The Board engaged in several future-focused discussions and decisions, including:
• The Board voted to move forward with the first phases of the Future World Vision project. Led by ASCE’s Industry Leaders Council, the project will explore and assess an array of future possibilities, then visualize what civil engineers’ role will be in 50 years, so that work toward making that a reality can begin now.
• Kenneth Fridley, Ph.D., F.ASCE, provided the Board with information about the third edition of the Civil Engineering Body of Knowledge, a book developed by ASCE members outlining the knowledge, skills, and attitudes essential for entering into professional practice. ASCE members are encouraged to comment on a draft of the third edition.

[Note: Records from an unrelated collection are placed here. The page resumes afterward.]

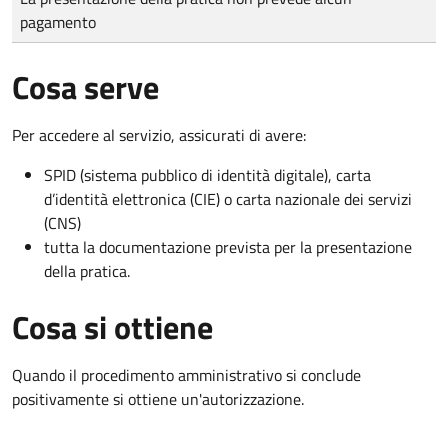
pagamento
Cosa serve
Per accedere al servizio, assicurati di avere:
SPID (sistema pubblico di identità digitale), carta
d’identità elettronica (CIE) o carta nazionale dei servizi
(CNS)
tutta la documentazione prevista per la presentazione
della pratica.
Cosa si ottiene
Quando il procedimento amministrativo si conclude
positivamente si ottiene un'autorizzazione.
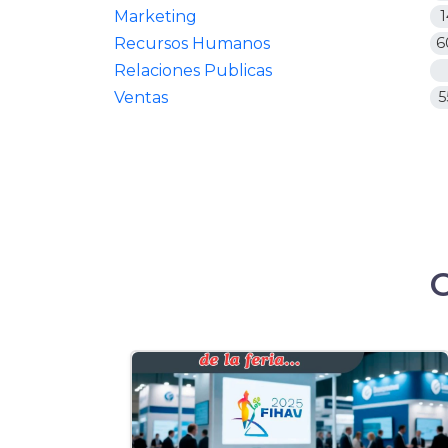
Marketing
1
Recursos Humanos
6
Relaciones Publicas
Ventas
5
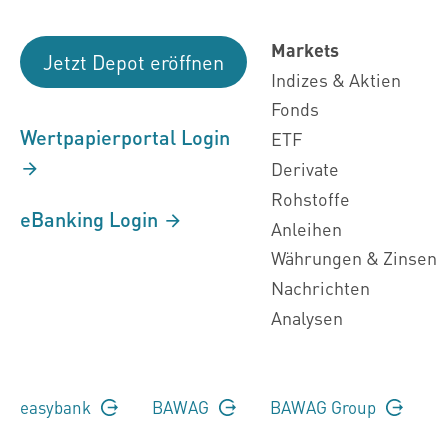
Markets
Jetzt Depot eröffnen
Indizes & Aktien
Fonds
Wertpapierportal Login
ETF
Derivate
Rohstoffe
eBanking Login
Anleihen
Währungen & Zinsen
Nachrichten
Analysen
easybank
BAWAG
BAWAG Group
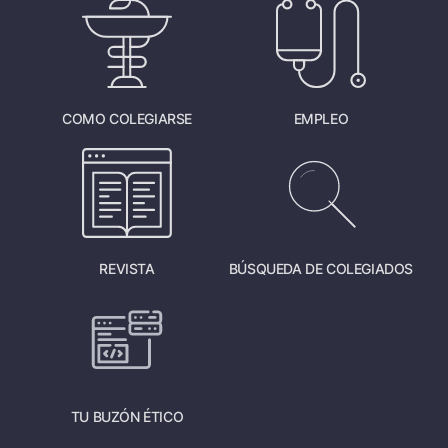
COMO COLEGIARSE
EMPLEO
REVISTA
BÚSQUEDA DE COLEGIADOS
TU BUZÓN ÉTICO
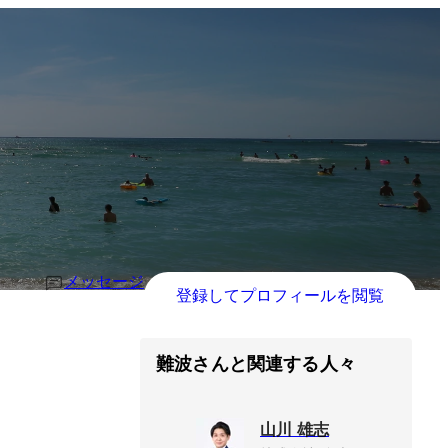
メッセージ
登録してプロフィールを閲覧
難波さんと関連する人々
山川 雄志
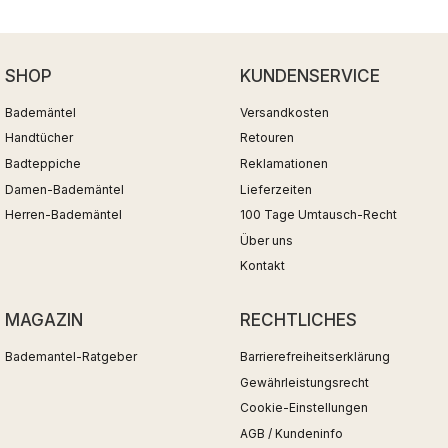
SHOP
KUNDENSERVICE
Bademäntel
Versandkosten
Handtücher
Retouren
Badteppiche
Reklamationen
Damen-Bademäntel
Lieferzeiten
Herren-Bademäntel
100 Tage Umtausch-Recht
Über uns
Kontakt
MAGAZIN
RECHTLICHES
Bademantel-Ratgeber
Barrierefreiheitserklärung
Gewährleistungsrecht
Cookie-Einstellungen
AGB / Kundeninfo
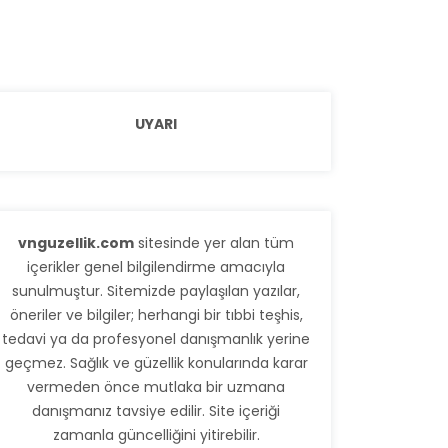
UYARI
vnguzellik.com
sitesinde yer alan tüm
içerikler genel bilgilendirme amacıyla
sunulmuştur. Sitemizde paylaşılan yazılar,
öneriler ve bilgiler; herhangi bir tıbbi teşhis,
tedavi ya da profesyonel danışmanlık yerine
geçmez. Sağlık ve güzellik konularında karar
vermeden önce mutlaka bir uzmana
danışmanız tavsiye edilir. Site içeriği
zamanla güncelliğini yitirebilir.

• ASCE Distinguished Member Stephen J. Ressler, Ph.D., P.E., gave a presentation, “Sociology of Professions,” defining professions, analyzing the factors that make them strong or weak, and considering the effects of those factors on civil engineering. (ASCE members can watch the entire presentation as a free archived webinar.)

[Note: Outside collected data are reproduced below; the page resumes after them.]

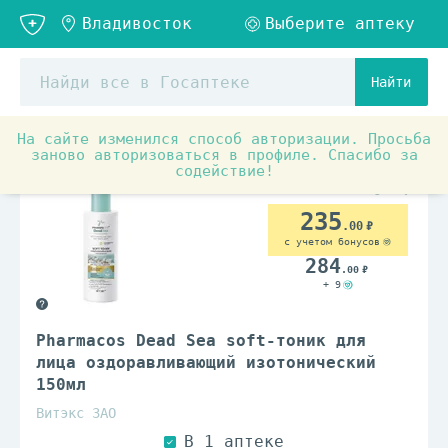
Найти
На сайте изменился способ авторизации. Просьба
Товары для красоты и здоровья
Средства по уходу з
заново авторизоваться в профиле. Спасибо за
содействие!
235
.00
с учетом бонусов
284
.00
+ 9
Pharmacos Dead Sea soft-тоник для
лица оздоравливающий изотонический
150мл
Витэкс ЗАО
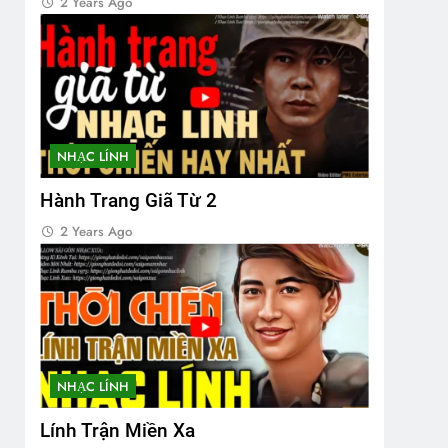
2 Years Ago
NHẠC LÍNH
Hành Trang Giã Từ 2
2 Years Ago
NHẠC LÍNH
Lính Trận Miền Xa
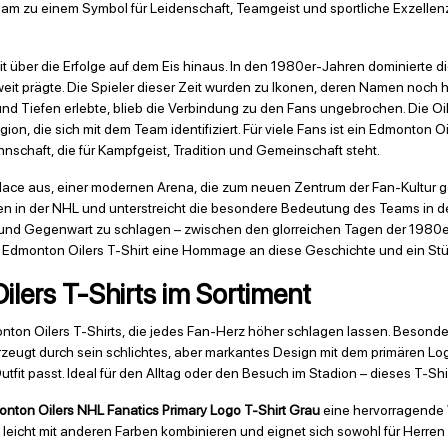
m zu einem Symbol für Leidenschaft, Teamgeist und sportliche Exzellenz 
it über die Erfolge auf dem Eis hinaus. In den 1980er-Jahren dominierte 
eit prägte. Die Spieler dieser Zeit wurden zu Ikonen, deren Namen noch 
Tiefen erlebte, blieb die Verbindung zu den Fans ungebrochen. Die Oiler
gion, die sich mit dem Team identifiziert. Für viele Fans ist ein Edmonton O
nschaft, die für Kampfgeist, Tradition und Gemeinschaft steht.
Place aus, einer modernen Arena, die zum neuen Zentrum der Fan-Kultur ge
ivsten in der NHL und unterstreicht die besondere Bedeutung des Teams in 
und Gegenwart zu schlagen – zwischen den glorreichen Tagen der 1980er
s Edmonton Oilers T-Shirt eine Hommage an diese Geschichte und ein Stüc
lers T-Shirts im Sortiment
nton Oilers T-Shirts, die jedes Fan-Herz höher schlagen lassen. Besonder
rzeugt durch sein schlichtes, aber markantes Design mit dem primären Lo
fit passt. Ideal für den Alltag oder den Besuch im Stadion – dieses T-Shirt 
nton Oilers NHL Fanatics Primary Logo T-Shirt Grau
eine hervorragende 
 leicht mit anderen Farben kombinieren und eignet sich sowohl für Herren a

• A panel discussion – Shaping the Future: The Role of the Profession and ASCE – followed, featuring committee chairs and academies, building upon Ressler’s talk.
• Roy Wright, FEMA deputy associate administrator for insurance and mitigation, also led an engaging discussion on resilience and risk mitigation in the wake of last year’s devastating hurricanes and wildfires.
“The discussions at the Board meeting in March were engaging and encouraging,” Swallow said. “I’m looking forward to seeing how our committees will move forward with their programs based on the discussions and to further strategic conversations with the board at our July and October board meetings.”
Raising the Bar
The Board voted to support recommendations from the Raise the Bar Committee to refine the initiative’s strategy to promote increased educational standards for civil engineers practicing professionally.
ASCE will seek to affect change in areas where it has greater control, such as specialty certifications and member-grade requirements, and is exploring the development of a new credentialing system that would recognize fulfillment of the Civil Engineering Body of Knowledge.
The Board adopted a new strategic plan for the Society, culminating more than a year of effort to hone ASCE’s goals and strategies. The six goals are:
1. Civil engineers develop and apply innovative, state-of-the-art practices and technologies.
2. All infrastructure is safe, resilient, and sustainable.
3. ASCE advances the educational and professional standards for civil engineers.
4. The public values civil engineers’ essential role in society.
5. An ever-growing number of civil engineers are members of, and engage in, ASCE.
6. ASCE excels in strategic and operational effectiveness.
Over the last several months, the Board Strategic Advisory Council gathered member comments on the best strategies for accomplishing those goals, including those of attendees at the Multi-Region Leadership Conferences, and from other stakeholders including ASCE Institute members and the Industry Leaders Council.
Based on that feedback, the Board debated possible strategies for each of the six goals and approved more than 40, with five identified as focus strategies. With a strategic plan approved, the focus now turns to implementation.